### ABOUT THIS EXERCISE
From the first line to the last, print the data exactly as written.

### ENTRIES SHOWN
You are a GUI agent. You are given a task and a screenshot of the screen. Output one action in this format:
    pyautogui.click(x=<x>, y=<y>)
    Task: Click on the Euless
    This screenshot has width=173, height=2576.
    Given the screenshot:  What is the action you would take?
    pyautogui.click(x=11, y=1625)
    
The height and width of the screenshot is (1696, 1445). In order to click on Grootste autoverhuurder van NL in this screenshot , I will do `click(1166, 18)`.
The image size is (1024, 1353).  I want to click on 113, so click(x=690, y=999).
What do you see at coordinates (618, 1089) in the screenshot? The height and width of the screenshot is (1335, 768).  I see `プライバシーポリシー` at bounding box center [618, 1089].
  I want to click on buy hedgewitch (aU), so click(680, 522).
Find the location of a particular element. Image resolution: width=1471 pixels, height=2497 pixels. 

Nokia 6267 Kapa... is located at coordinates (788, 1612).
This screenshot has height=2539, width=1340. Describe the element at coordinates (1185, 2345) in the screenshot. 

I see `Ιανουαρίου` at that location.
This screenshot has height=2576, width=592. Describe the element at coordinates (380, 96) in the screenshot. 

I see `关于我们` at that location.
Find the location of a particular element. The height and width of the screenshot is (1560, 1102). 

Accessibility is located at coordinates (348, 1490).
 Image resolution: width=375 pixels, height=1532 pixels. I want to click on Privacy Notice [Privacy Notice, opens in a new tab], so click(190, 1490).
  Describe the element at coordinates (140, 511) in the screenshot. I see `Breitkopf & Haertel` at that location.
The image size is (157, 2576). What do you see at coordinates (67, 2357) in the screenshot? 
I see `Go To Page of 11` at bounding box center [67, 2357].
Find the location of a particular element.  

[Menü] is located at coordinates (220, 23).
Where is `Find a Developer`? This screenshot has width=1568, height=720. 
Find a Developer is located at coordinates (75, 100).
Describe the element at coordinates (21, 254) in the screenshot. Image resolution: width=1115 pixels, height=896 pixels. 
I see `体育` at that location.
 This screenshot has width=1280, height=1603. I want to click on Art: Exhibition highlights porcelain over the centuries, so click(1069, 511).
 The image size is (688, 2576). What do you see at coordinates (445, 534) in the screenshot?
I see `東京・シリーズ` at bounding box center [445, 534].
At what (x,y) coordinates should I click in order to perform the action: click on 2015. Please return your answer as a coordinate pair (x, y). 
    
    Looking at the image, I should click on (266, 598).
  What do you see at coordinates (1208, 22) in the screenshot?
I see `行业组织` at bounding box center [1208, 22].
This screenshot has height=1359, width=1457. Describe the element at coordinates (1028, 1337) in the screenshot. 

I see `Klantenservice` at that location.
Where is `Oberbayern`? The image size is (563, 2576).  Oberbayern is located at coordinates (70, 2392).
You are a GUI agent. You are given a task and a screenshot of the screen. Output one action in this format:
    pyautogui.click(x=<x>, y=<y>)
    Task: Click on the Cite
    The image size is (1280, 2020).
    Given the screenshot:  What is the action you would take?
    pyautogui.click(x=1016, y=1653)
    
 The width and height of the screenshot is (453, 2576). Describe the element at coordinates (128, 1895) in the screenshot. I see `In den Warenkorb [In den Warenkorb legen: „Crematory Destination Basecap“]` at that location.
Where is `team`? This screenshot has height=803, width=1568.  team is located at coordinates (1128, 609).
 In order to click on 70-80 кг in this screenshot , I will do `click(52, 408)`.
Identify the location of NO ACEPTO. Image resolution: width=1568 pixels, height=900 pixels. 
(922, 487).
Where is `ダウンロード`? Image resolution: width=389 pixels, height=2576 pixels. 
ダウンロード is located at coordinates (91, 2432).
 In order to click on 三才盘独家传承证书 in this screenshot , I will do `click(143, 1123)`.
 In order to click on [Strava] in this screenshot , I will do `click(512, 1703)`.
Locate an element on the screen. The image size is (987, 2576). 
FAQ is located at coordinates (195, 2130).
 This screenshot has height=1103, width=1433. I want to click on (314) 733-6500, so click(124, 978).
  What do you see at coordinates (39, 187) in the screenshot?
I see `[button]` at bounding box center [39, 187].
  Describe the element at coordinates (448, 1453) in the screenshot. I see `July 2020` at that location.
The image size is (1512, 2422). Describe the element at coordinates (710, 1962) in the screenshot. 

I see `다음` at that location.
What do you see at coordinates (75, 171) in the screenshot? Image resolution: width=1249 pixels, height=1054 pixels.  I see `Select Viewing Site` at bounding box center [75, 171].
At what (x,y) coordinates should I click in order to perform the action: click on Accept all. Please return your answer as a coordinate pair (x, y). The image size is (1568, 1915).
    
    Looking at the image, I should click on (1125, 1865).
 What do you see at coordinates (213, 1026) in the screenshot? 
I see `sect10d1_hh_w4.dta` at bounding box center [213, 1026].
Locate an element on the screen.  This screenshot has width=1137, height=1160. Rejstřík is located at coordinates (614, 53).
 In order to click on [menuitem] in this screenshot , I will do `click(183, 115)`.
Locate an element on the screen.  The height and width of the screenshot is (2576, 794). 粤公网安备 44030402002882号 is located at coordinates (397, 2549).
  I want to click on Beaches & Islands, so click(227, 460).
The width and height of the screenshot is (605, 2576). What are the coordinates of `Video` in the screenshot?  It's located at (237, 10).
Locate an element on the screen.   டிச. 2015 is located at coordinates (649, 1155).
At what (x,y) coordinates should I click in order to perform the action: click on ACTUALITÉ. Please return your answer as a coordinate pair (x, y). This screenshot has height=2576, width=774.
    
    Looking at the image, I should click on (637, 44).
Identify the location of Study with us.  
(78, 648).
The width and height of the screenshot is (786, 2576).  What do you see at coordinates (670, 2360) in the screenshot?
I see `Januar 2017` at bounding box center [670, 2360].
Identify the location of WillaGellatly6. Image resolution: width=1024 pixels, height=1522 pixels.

### RESPONSE AREA
You are a GUI agent. You are given a task and a screenshot of the screen. Output one action in this format:
    pyautogui.click(x=<x>, y=<y>)
    Task: Click on the Euless
    This screenshot has width=173, height=2576.
    Given the screenshot:  What is the action you would take?
    pyautogui.click(x=11, y=1625)
    
The height and width of the screenshot is (1696, 1445). In order to click on Grootste autoverhuurder van NL in this screenshot , I will do `click(1166, 18)`.
The image size is (1024, 1353).  I want to click on 113, so click(x=690, y=999).
What do you see at coordinates (618, 1089) in the screenshot? The height and width of the screenshot is (1335, 768).  I see `プライバシーポリシー` at bounding box center [618, 1089].
  I want to click on buy hedgewitch (aU), so click(680, 522).
Find the location of a particular element. Image resolution: width=1471 pixels, height=2497 pixels. 

Nokia 6267 Kapa... is located at coordinates (788, 1612).
This screenshot has height=2539, width=1340. Describe the element at coordinates (1185, 2345) in the screenshot. 

I see `Ιανουαρίου` at that location.
This screenshot has height=2576, width=592. Describe the element at coordinates (380, 96) in the screenshot. 

I see `关于我们` at that location.
Find the location of a particular element. The height and width of the screenshot is (1560, 1102). 

Accessibility is located at coordinates (348, 1490).
 Image resolution: width=375 pixels, height=1532 pixels. I want to click on Privacy Notice [Privacy Notice, opens in a new tab], so click(190, 1490).
  Describe the element at coordinates (140, 511) in the screenshot. I see `Breitkopf & Haertel` at that location.
The image size is (157, 2576). What do you see at coordinates (67, 2357) in the screenshot? 
I see `Go To Page of 11` at bounding box center [67, 2357].
Find the location of a particular element.  

[Menü] is located at coordinates (220, 23).
Where is `Find a Developer`? This screenshot has width=1568, height=720. 
Find a Developer is located at coordinates (75, 100).
Describe the element at coordinates (21, 254) in the screenshot. Image resolution: width=1115 pixels, height=896 pixels. 
I see `体育` at that location.
 This screenshot has width=1280, height=1603. I want to click on Art: Exhibition highlights porcelain over the centuries, so click(1069, 511).
 The image size is (688, 2576). What do you see at coordinates (445, 534) in the screenshot?
I see `東京・シリーズ` at bounding box center [445, 534].
At what (x,y) coordinates should I click in order to perform the action: click on 2015. Please return your answer as a coordinate pair (x, y). 
    
    Looking at the image, I should click on (266, 598).
  What do you see at coordinates (1208, 22) in the screenshot?
I see `行业组织` at bounding box center [1208, 22].
This screenshot has height=1359, width=1457. Describe the element at coordinates (1028, 1337) in the screenshot. 

I see `Klantenservice` at that location.
Where is `Oberbayern`? The image size is (563, 2576).  Oberbayern is located at coordinates (70, 2392).
You are a GUI agent. You are given a task and a screenshot of the screen. Output one action in this format:
    pyautogui.click(x=<x>, y=<y>)
    Task: Click on the Cite
    The image size is (1280, 2020).
    Given the screenshot:  What is the action you would take?
    pyautogui.click(x=1016, y=1653)
    
 The width and height of the screenshot is (453, 2576). Describe the element at coordinates (128, 1895) in the screenshot. I see `In den Warenkorb [In den Warenkorb legen: „Crematory Destination Basecap“]` at that location.
Where is `team`? This screenshot has height=803, width=1568.  team is located at coordinates (1128, 609).
 In order to click on 70-80 кг in this screenshot , I will do `click(52, 408)`.
Identify the location of NO ACEPTO. Image resolution: width=1568 pixels, height=900 pixels. 
(922, 487).
Where is `ダウンロード`? Image resolution: width=389 pixels, height=2576 pixels. 
ダウンロード is located at coordinates (91, 2432).
 In order to click on 三才盘独家传承证书 in this screenshot , I will do `click(143, 1123)`.
 In order to click on [Strava] in this screenshot , I will do `click(512, 1703)`.
Locate an element on the screen. The image size is (987, 2576). 
FAQ is located at coordinates (195, 2130).
 This screenshot has height=1103, width=1433. I want to click on (314) 733-6500, so click(124, 978).
  What do you see at coordinates (39, 187) in the screenshot?
I see `[button]` at bounding box center [39, 187].
  Describe the element at coordinates (448, 1453) in the screenshot. I see `July 2020` at that location.
The image size is (1512, 2422). Describe the element at coordinates (710, 1962) in the screenshot. 

I see `다음` at that location.
What do you see at coordinates (75, 171) in the screenshot? Image resolution: width=1249 pixels, height=1054 pixels.  I see `Select Viewing Site` at bounding box center [75, 171].
At what (x,y) coordinates should I click in order to perform the action: click on Accept all. Please return your answer as a coordinate pair (x, y). The image size is (1568, 1915).
    
    Looking at the image, I should click on (1125, 1865).
 What do you see at coordinates (213, 1026) in the screenshot? 
I see `sect10d1_hh_w4.dta` at bounding box center [213, 1026].
Locate an element on the screen.  This screenshot has width=1137, height=1160. Rejstřík is located at coordinates (614, 53).
 In order to click on [menuitem] in this screenshot , I will do `click(183, 115)`.
Locate an element on the screen.  The height and width of the screenshot is (2576, 794). 粤公网安备 44030402002882号 is located at coordinates (397, 2549).
  I want to click on Beaches & Islands, so click(227, 460).
The width and height of the screenshot is (605, 2576). What are the coordinates of `Video` in the screenshot?  It's located at (237, 10).
Locate an element on the screen.   டிச. 2015 is located at coordinates (649, 1155).
At what (x,y) coordinates should I click in order to perform the action: click on ACTUALITÉ. Please return your answer as a coordinate pair (x, y). This screenshot has height=2576, width=774.
    
    Looking at the image, I should click on (637, 44).
Identify the location of Study with us.  
(78, 648).
The width and height of the screenshot is (786, 2576).  What do you see at coordinates (670, 2360) in the screenshot?
I see `Januar 2017` at bounding box center [670, 2360].
Identify the location of WillaGellatly6. Image resolution: width=1024 pixels, height=1522 pixels.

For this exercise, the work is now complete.